First of all, you need to know the Java language and Linux operating system, which is the basis of learning big data, and there is no order of learning. Graduation from JAVA is undoubtedly an excellent start and cornerstone. It can be said that he won at the starting line, and receiving and absorbing knowledge in the field of big data will be more handy than ordinary people.

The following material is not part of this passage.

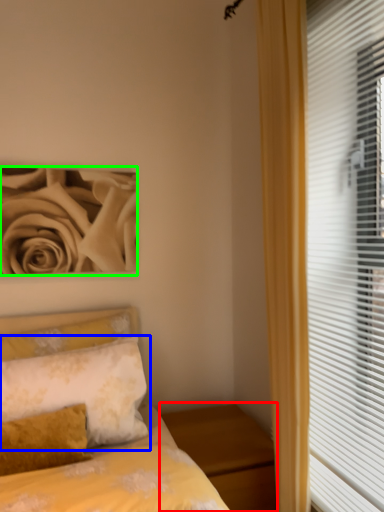 Question: Which is farther away from nightstand (highlighted by a red box)? pillow (highlighted by a blue box) or rose (highlighted by a green box)?

Choices:
 (A) pillow
 (B) rose

Answer: (B)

Java? As long as you know some basics, you don't need deep Java technology to do big data. Learning java SE is equivalent to learning big data. basis
Linux: Because big data-related software runs on Linux, we should learn Linux well. Learning Linux well is of great help for you to quickly master big data related technologies, and can help you better understand the running environment and network environment configuration of big data software such as hadoop, hive, hbase and spark. , let you step on a lot of pits less, learn to understand scripts, and make it easier for you to understand and configure big data clusters. It also allows you to learn new big data technologies faster in the future.
Ok, after talking about the basics, let's talk about what big data technologies we need to learn, and we can learn them in the order I wrote them.
Hadoop: This is a popular big data processing platform, which is almost synonymous with big data, so it is necessary. Hadoop includes several components: HDFS, MapReduce and YARN. HDFS is a place to store data, just like the hard disk of our computer. MapReduce processes and calculates data. It has a feature that all data can be run in a given time, but the time may not be fast, so it is called data batch processing.
Remember that learning here can be used as a node for you to learn big data.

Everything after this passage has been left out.